Providing Open Architecture High Availability Solutions
Providing Open Architecture High Availability Solutions
76
Because some communication links are difficult to terminate at multiple points in a system, and
because redundancy in the external communication paths is desirable for its own sake, high
availability systems are often designed with redundant external communication links, each of
which is logically part of the fault domain that includes its termination point in the system.
8.3 Platform Management
As described above, high availability systems include redundant hardware, and this redundancy
can be described as a set of service groups, with each service group consisting of redundant fault
domains. The hardware of high availability systems can be implemented in a wide variety of ways,
depending on system requirements. But, no matter how fault domains and service groups are
designed, a common requirement of any system that includes redundant hardware is some level of
manageability of the hardware platform. This capability is called platform management. The
function of platform management is to provide for monitoring and control of the hardware
components. The minimum goal of platform management in a high availability system is to
provide monitoring and control required for the detection, diagnosis, isolation, recovery, and repair
of fault domains. Beyond that, additional platform management capabilities aimed at predicting
and preventing fault domain failures may be included.
Platform management activity generally requires communication of management data between
management software and hardware components, or among hardware components themselves.
This communication can be provided in-band (i.e., using the same data paths used for the primary
operation of the system), or out-of-band (i.e., using dedicated platform management data paths).
Often, out-of-band communication is used in high availability systems, because the management
data path can exist in a separate fault domain from the primary system data paths. This is important
since the management function is often critically required after a fault has occurred to cause a
system recovery. In the face of a fault, primary data paths may well be unusable, while separate
management data paths can still function.

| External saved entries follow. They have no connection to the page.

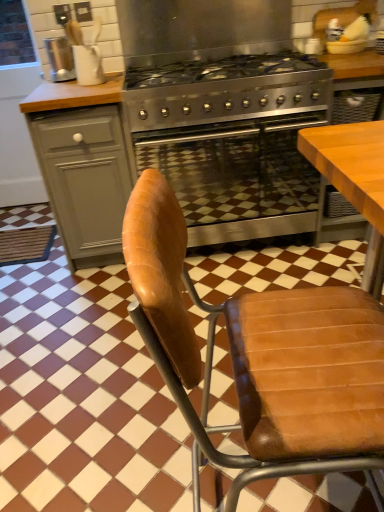 The height and width of the screenshot is (512, 384). What do you see at coordinates (227, 91) in the screenshot?
I see `stainless steel gas stove at center` at bounding box center [227, 91].

Describe the element at coordinates (60, 59) in the screenshot. I see `metallic silver kettle at upper left` at that location.

Where is `stainless steel gas stove at center`? The image size is (384, 512). stainless steel gas stove at center is located at coordinates (227, 91).

Is white matte mug at upper left thinner than metallic silver kettle at upper left?

In fact, white matte mug at upper left might be wider than metallic silver kettle at upper left.

Does white matte mug at upper left turn towards metallic silver kettle at upper left?

No, white matte mug at upper left is not oriented towards metallic silver kettle at upper left.

From the image's perspective, is white matte mug at upper left on top of metallic silver kettle at upper left?

No, from the image's perspective, white matte mug at upper left is not above metallic silver kettle at upper left.

Does point (83, 46) come in front of point (64, 52)?

Yes, point (83, 46) is closer to viewer.

From the picture: In terms of size, does stainless steel gas stove at center appear bigger or smaller than metallic silver kettle at upper left?

stainless steel gas stove at center is bigger than metallic silver kettle at upper left.

Is stainless steel gas stove at center positioned beyond the bounds of metallic silver kettle at upper left?

Indeed, stainless steel gas stove at center is completely outside metallic silver kettle at upper left.

Looking at this image, can you confirm if stainless steel gas stove at center is thinner than metallic silver kettle at upper left?

Incorrect, the width of stainless steel gas stove at center is not less than that of metallic silver kettle at upper left.

Based on the photo, would you say stainless steel gas stove at center is a long distance from metallic silver kettle at upper left?

No, stainless steel gas stove at center is not far from metallic silver kettle at upper left.

Is brown leather chair at center touching stainless steel oven at center?

brown leather chair at center is not next to stainless steel oven at center, and they're not touching.

Considering the relative positions of brown leather chair at center and stainless steel oven at center in the image provided, is brown leather chair at center to the right of stainless steel oven at center from the viewer's perspective?

Correct, you'll find brown leather chair at center to the right of stainless steel oven at center.

Can stainless steel oven at center be found inside brown leather chair at center?

Definitely not — stainless steel oven at center is not inside brown leather chair at center.

The height and width of the screenshot is (512, 384). In order to click on oven behind the brown leather chair at center in this screenshot , I will do `click(236, 180)`.

Which object is further away from the camera, metallic silver kettle at upper left or matte gray cabinet at left?

Positioned behind is metallic silver kettle at upper left.

Which point is more forward, (60, 55) or (50, 190)?

The point (50, 190) is in front.

From a real-world perspective, who is located higher, metallic silver kettle at upper left or matte gray cabinet at left?

metallic silver kettle at upper left is physically above.

Who is taller, metallic silver kettle at upper left or matte gray cabinet at left?

matte gray cabinet at left.

Does point (100, 65) come behind point (257, 366)?

Yes, point (100, 65) is behind point (257, 366).

Is white matte mug at upper left inside the boundaries of brown leather chair at center, or outside?

The correct answer is: outside.

In the scene shown: Which of these two, white matte mug at upper left or brown leather chair at center, is thinner?

Thinner between the two is white matte mug at upper left.

Is white matte mug at upper left next to brown leather chair at center and touching it?

No, white matte mug at upper left is not next to brown leather chair at center.

In the scene shown: Would you say white matte mug at upper left is a long distance from stainless steel gas stove at center?

Actually, white matte mug at upper left and stainless steel gas stove at center are a little close together.

Is white matte mug at upper left positioned in front of stainless steel gas stove at center?

No, it is not.

Which object is positioned more to the left, white matte mug at upper left or stainless steel gas stove at center?

Positioned to the left is white matte mug at upper left.

Is point (93, 76) closer or farther from the camera than point (288, 55)?

Point (93, 76).

From the picture: Between stainless steel gas stove at center and matte gray cabinet at left, which one has less height?

stainless steel gas stove at center is shorter.

Is the surface of stainless steel gas stove at center in direct contact with matte gray cabinet at left?

stainless steel gas stove at center is not next to matte gray cabinet at left, and they're not touching.

Considering the relative sizes of stainless steel gas stove at center and matte gray cabinet at left in the image provided, is stainless steel gas stove at center wider than matte gray cabinet at left?

Correct, the width of stainless steel gas stove at center exceeds that of matte gray cabinet at left.

The image size is (384, 512). In the image, there is a white matte mug at upper left. In order to click on appliance above it (from the image's perspective) in this screenshot , I will do `click(60, 59)`.

You are a GUI agent. You are given a task and a screenshot of the screen. Output one action in this format:
    pyautogui.click(x=<x>, y=<y>)
    Task: Click on the appliance behind the stainless steel gas stove at center
    This screenshot has height=512, width=384.
    Given the screenshot: What is the action you would take?
    pyautogui.click(x=60, y=59)

From the image, which object appears to be farther from stainless steel oven at center, metallic silver kettle at upper left or stainless steel gas stove at center?

metallic silver kettle at upper left lies further to stainless steel oven at center than the other object.

When comparing their distances from metallic silver kettle at upper left, does stainless steel oven at center or stainless steel gas stove at center seem further?

stainless steel oven at center is positioned further to the anchor metallic silver kettle at upper left.

Based on their spatial positions, is white matte mug at upper left or metallic silver kettle at upper left further from brown leather chair at center?

metallic silver kettle at upper left lies further to brown leather chair at center than the other object.

When comparing their distances from brown leather chair at center, does white matte mug at upper left or matte gray cabinet at left seem further?

white matte mug at upper left is further to brown leather chair at center.

Considering their positions, is stainless steel gas stove at center positioned closer to metallic silver kettle at upper left than brown leather chair at center?

stainless steel gas stove at center.

Which object lies nearer to the anchor point metallic silver kettle at upper left, matte gray cabinet at left or white matte mug at upper left?

The object closer to metallic silver kettle at upper left is white matte mug at upper left.

From the image, which object appears to be farther from stainless steel oven at center, brown leather chair at center or metallic silver kettle at upper left?

brown leather chair at center.

Estimate the real-world distances between objects in this image. Which object is closer to brown leather chair at center, metallic silver kettle at upper left or matte gray cabinet at left?

matte gray cabinet at left lies closer to brown leather chair at center than the other object.

This screenshot has width=384, height=512. Find the location of `oven located between brown leather chair at center and white matte mug at upper left in the depth direction`. oven located between brown leather chair at center and white matte mug at upper left in the depth direction is located at coordinates (236, 180).

I want to click on gas stove located between brown leather chair at center and matte gray cabinet at left in the depth direction, so click(x=227, y=91).

The width and height of the screenshot is (384, 512). I want to click on gas stove located between white matte mug at upper left and stainless steel oven at center in the left-right direction, so (x=227, y=91).

Image resolution: width=384 pixels, height=512 pixels. I want to click on cabinetry between brown leather chair at center and white matte mug at upper left in the front-back direction, so click(85, 179). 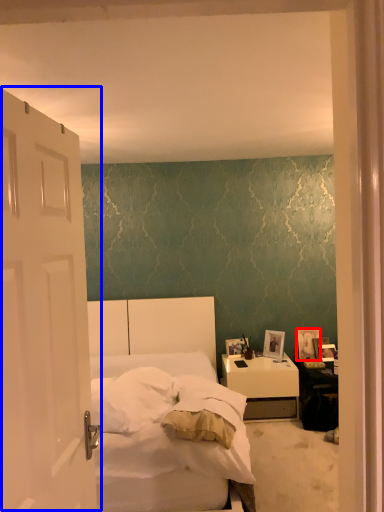 Question: Among these objects, which one is farthest to the camera, picture frame (highlighted by a red box) or door (highlighted by a blue box)?

Choices:
 (A) picture frame
 (B) door

Answer: (A) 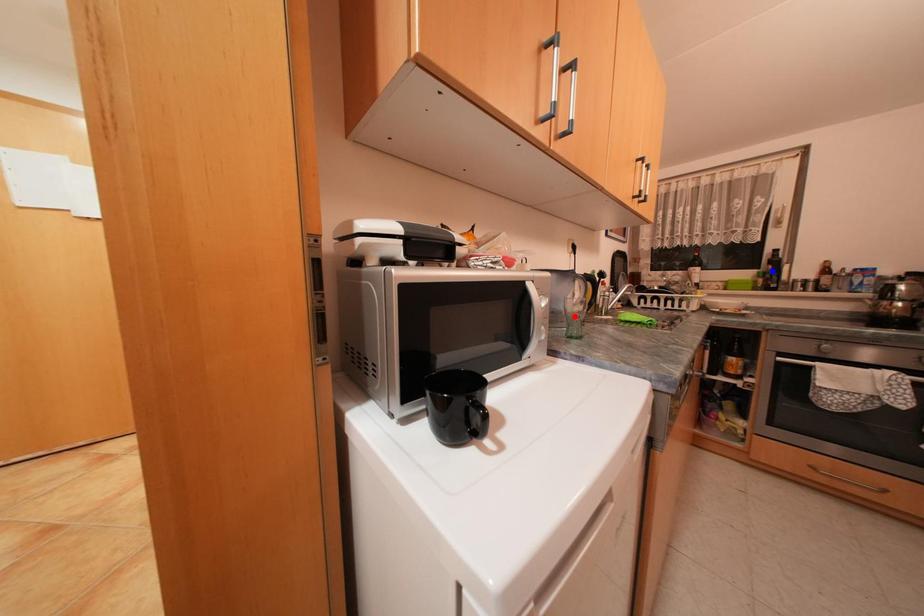 Question: In the image, two points are highlighted. Which point is nearer to the camera? Reply with the corresponding letter.

Choices:
 (A) blue point
 (B) red point

Answer: (B) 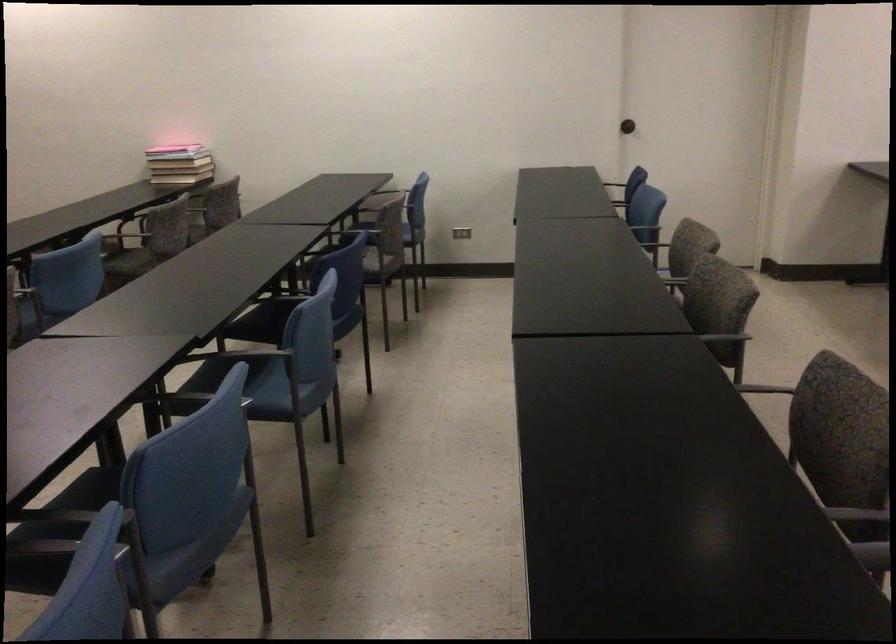 The image size is (896, 644). What do you see at coordinates (461, 232) in the screenshot? I see `a wall light switch` at bounding box center [461, 232]. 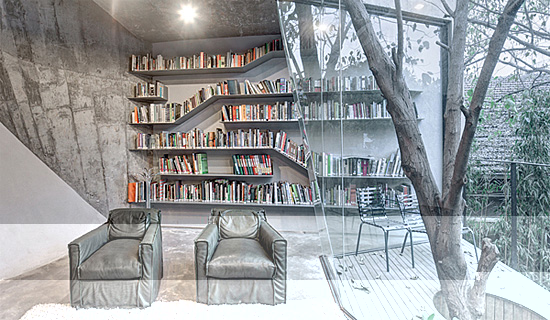 Find the location of a particular element. This screenshot has width=550, height=320. book is located at coordinates (233, 87). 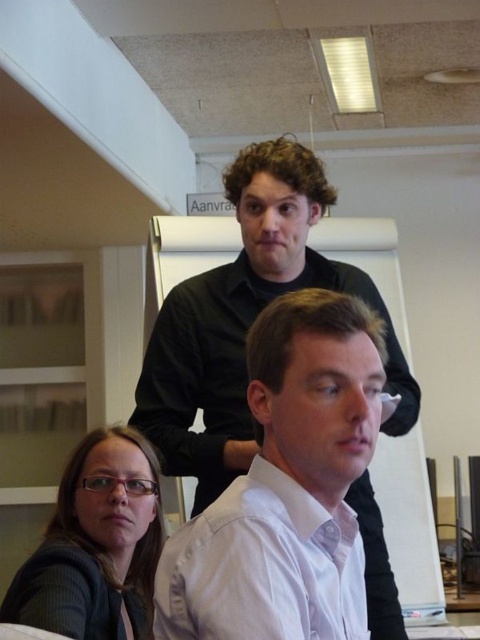 Question: Does black matte shirt at upper center come in front of matte black glasses at lower left?

Choices:
 (A) yes
 (B) no

Answer: (B)

Question: Can you confirm if black matte shirt at upper center is wider than matte black glasses at lower left?

Choices:
 (A) no
 (B) yes

Answer: (B)

Question: Can you confirm if black matte shirt at upper center is thinner than matte black glasses at lower left?

Choices:
 (A) no
 (B) yes

Answer: (A)

Question: Which object is farther from the camera taking this photo?

Choices:
 (A) matte black glasses at lower left
 (B) black matte shirt at upper center

Answer: (B)

Question: Which point appears farthest from the camera in this image?

Choices:
 (A) (88, 579)
 (B) (160, 317)

Answer: (B) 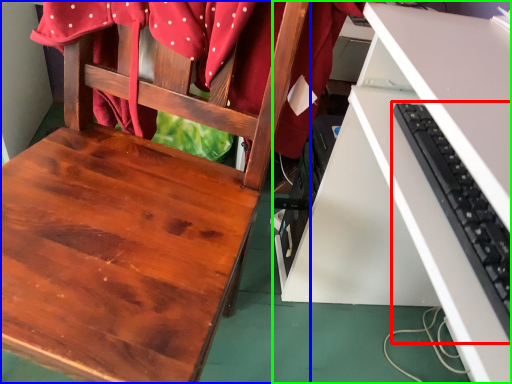 Question: Considering the real-world distances, which object is closest to computer keyboard (highlighted by a red box)? chair (highlighted by a blue box) or desk (highlighted by a green box).

Choices:
 (A) chair
 (B) desk

Answer: (B) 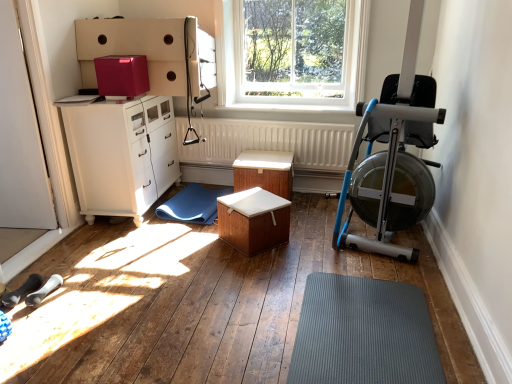 Question: Is glossy cardboard box at upper center smaller than gray rubber mat at lower center, the first doormat positioned from the right?

Choices:
 (A) yes
 (B) no

Answer: (A)

Question: From the image's perspective, is glossy cardboard box at upper center located above gray rubber mat at lower center, the 2th doormat from the left?

Choices:
 (A) no
 (B) yes

Answer: (B)

Question: Does glossy cardboard box at upper center have a lesser width compared to gray rubber mat at lower center, the first doormat positioned from the right?

Choices:
 (A) yes
 (B) no

Answer: (A)

Question: Is glossy cardboard box at upper center aimed at gray rubber mat at lower center, acting as the first doormat starting from the bottom?

Choices:
 (A) no
 (B) yes

Answer: (A)

Question: Does glossy cardboard box at upper center contain gray rubber mat at lower center, arranged as the second doormat when viewed from the back?

Choices:
 (A) no
 (B) yes

Answer: (A)

Question: Do you think white textured radiator at center is within silver metallic rowing machine at right, or outside of it?

Choices:
 (A) inside
 (B) outside

Answer: (B)

Question: Considering the positions of white textured radiator at center and silver metallic rowing machine at right in the image, is white textured radiator at center taller or shorter than silver metallic rowing machine at right?

Choices:
 (A) short
 (B) tall

Answer: (A)

Question: From the image's perspective, is white textured radiator at center located above or below silver metallic rowing machine at right?

Choices:
 (A) below
 (B) above

Answer: (A)

Question: From a real-world perspective, is white textured radiator at center above or below silver metallic rowing machine at right?

Choices:
 (A) below
 (B) above

Answer: (A)

Question: Relative to white glossy screen door at lower left, is blue rubber mat at center, marked as the 1th doormat in a back-to-front arrangement, in front or behind?

Choices:
 (A) front
 (B) behind

Answer: (B)

Question: Looking at the image, does blue rubber mat at center, which is the first doormat in top-to-bottom order, seem bigger or smaller compared to white glossy screen door at lower left?

Choices:
 (A) small
 (B) big

Answer: (A)

Question: Choose the correct answer: Is blue rubber mat at center, which is the 2th doormat from front to back, inside white glossy screen door at lower left or outside it?

Choices:
 (A) inside
 (B) outside

Answer: (B)

Question: From a real-world perspective, is blue rubber mat at center, which is the 2th doormat from front to back, above or below white glossy screen door at lower left?

Choices:
 (A) above
 (B) below

Answer: (B)

Question: Looking at their shapes, would you say white glossy cabinet at left is wider or thinner than silver metallic rowing machine at right?

Choices:
 (A) thin
 (B) wide

Answer: (A)

Question: Is point (98, 102) closer or farther from the camera than point (387, 132)?

Choices:
 (A) closer
 (B) farther

Answer: (B) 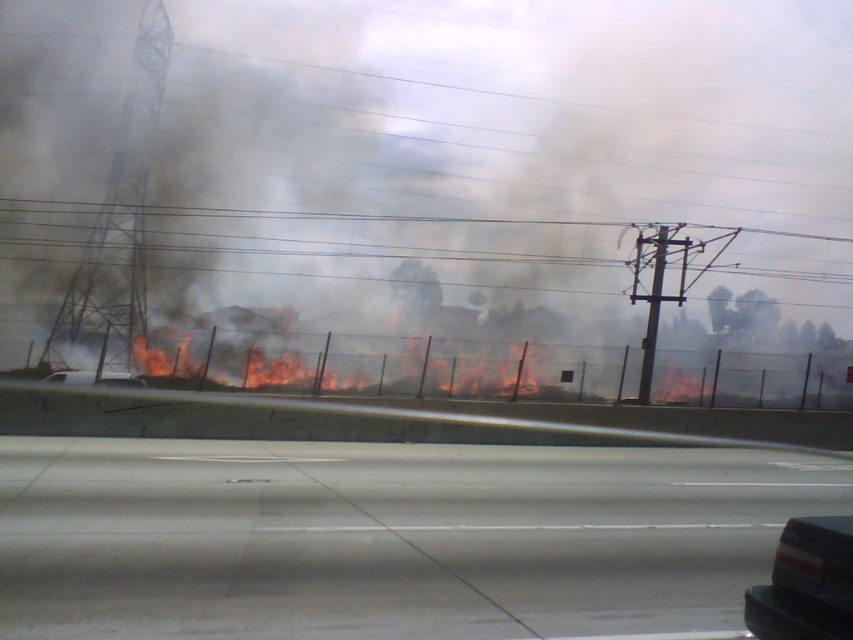 From the picture: Between black smoke at center and black glossy car at lower right, which one has more height?

With more height is black smoke at center.

Is point (746, 84) positioned in front of point (750, 630)?

No, (746, 84) is further to viewer.

The height and width of the screenshot is (640, 853). What are the coordinates of `black smoke at center` in the screenshot? It's located at (393, 163).

Identify the location of black smoke at center. (393, 163).

Between black smoke at center and black matte car at lower center, which one has more height?

black smoke at center

This screenshot has width=853, height=640. In order to click on black smoke at center in this screenshot , I will do 393,163.

From the picture: Can you confirm if black glossy car at lower right is bigger than black matte car at lower center?

Actually, black glossy car at lower right might be smaller than black matte car at lower center.

Is black glossy car at lower right wider than black matte car at lower center?

No.

Identify the location of black glossy car at lower right. (805, 582).

You are a GUI agent. You are given a task and a screenshot of the screen. Output one action in this format:
    pyautogui.click(x=<x>, y=<y>)
    Task: Click on the black glossy car at lower right
    The height and width of the screenshot is (640, 853).
    Given the screenshot: What is the action you would take?
    pyautogui.click(x=805, y=582) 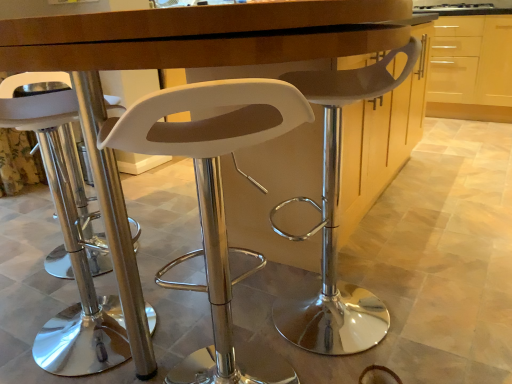 Question: From a real-world perspective, is white plastic stool at center, marked as the 1th chair in a right-to-left arrangement, on top of light wood cabinet at upper right?

Choices:
 (A) yes
 (B) no

Answer: (A)

Question: Does white plastic stool at center, which is counted as the 3th chair, starting from the left, turn towards light wood cabinet at upper right?

Choices:
 (A) no
 (B) yes

Answer: (A)

Question: Does white plastic stool at center, which is counted as the 3th chair, starting from the left, have a lesser width compared to light wood cabinet at upper right?

Choices:
 (A) yes
 (B) no

Answer: (B)

Question: Is white plastic stool at center, which is counted as the 3th chair, starting from the left, facing away from light wood cabinet at upper right?

Choices:
 (A) no
 (B) yes

Answer: (A)

Question: Considering the relative sizes of white plastic stool at center, marked as the 1th chair in a right-to-left arrangement, and light wood cabinet at upper right in the image provided, is white plastic stool at center, marked as the 1th chair in a right-to-left arrangement, shorter than light wood cabinet at upper right?

Choices:
 (A) yes
 (B) no

Answer: (A)

Question: In terms of height, does light wood cabinet at upper right look taller or shorter compared to white plastic stool at left, which is counted as the first chair, starting from the left?

Choices:
 (A) tall
 (B) short

Answer: (A)

Question: In the image, is light wood cabinet at upper right on the left side or the right side of white plastic stool at left, which is counted as the first chair, starting from the left?

Choices:
 (A) right
 (B) left

Answer: (A)

Question: Based on their sizes in the image, would you say light wood cabinet at upper right is bigger or smaller than white plastic stool at left, positioned as the 3th chair in right-to-left order?

Choices:
 (A) small
 (B) big

Answer: (B)

Question: From a real-world perspective, is light wood cabinet at upper right positioned above or below white plastic stool at left, which is counted as the first chair, starting from the left?

Choices:
 (A) above
 (B) below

The minimum required platform management functionality may be delivered in a variety of ways;
however, a subsidiary goal of defining standard interfaces leads to additional desirable capabilities
of the platform management subsystem.
8.3.1 Fault Domain Failure Detection
However fault domains are constructed, a critical hardware capability is the detection of failures of
fault domains and communication of those failures. This may be communicated out-of-band
through a management data channel or in-band via unambiguous observable behavior (or non-
behavior). A primary example of the latter is fail-safe behavior, where a fault domain contains a
self-checking capability which causes it to promptly shut down when a fault is detected. The
resulting shutdown is then observed by other parts of the system.
Beyond the immediate communication required for fault diagnosis and isolation, hardware fault
domain failures must also be communicated to appropriate subsystems (or people) in order to
trigger recovery and repair actions. For example, consider a failed current-sharing power supply —
the immediate fault detection and isolation is carried out by current sharing circuitry and output
diodes. This action is effectively transparent to the rest of the system. Thus, another means of
communicating the failure must exist to trigger an action to repair the failed supply. This may be
via de-asserting a ‘power supply OK’ signal or management event generation.